At a recent Jump$tart Coalition Partner’s Meeting, Chris, Lee, the Connecticut State Coalition leader and a financial advisor, spoke about trends in the robo-advisory industry. “Robo-advisor” is the term used to describe digital platforms that provide automated financial planning and investment advice. The advice is generally driven by algorithms with little or no human interaction. Clients complete an online survey on which advice is based.
Some future predictions for robo-advising are as follows:
¨ Large non-financial firms (think Google and Amazon) will enter the robo-advising field as they have already done in many others (e.g., Amazon’s purchase of Whole Foods supermarkets in 2017).

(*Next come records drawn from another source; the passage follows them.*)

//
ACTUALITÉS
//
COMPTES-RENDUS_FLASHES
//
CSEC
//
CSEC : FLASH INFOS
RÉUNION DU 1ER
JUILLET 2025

¨ Artificial intelligence will be increasingly integrated into robo-advising platforms so that they will become more “human-like” and appealing to consumers.
¨ There will be increased government regulation and “fee compression” and profit margins for advisors will be squeezed. Lower fees will increase access to financial advice for lower net worth and younger investors.
¨ There will be new technological advances (e.g., a “real time” analysis of the cost of buying something with minimum payments) and more mobile-friendly platforms.
¨ Increased blending of human financial advisors and technology components in a “high-tech and high-touch” combination of services. Human advisors can help people keep their emotions in check and stay on track.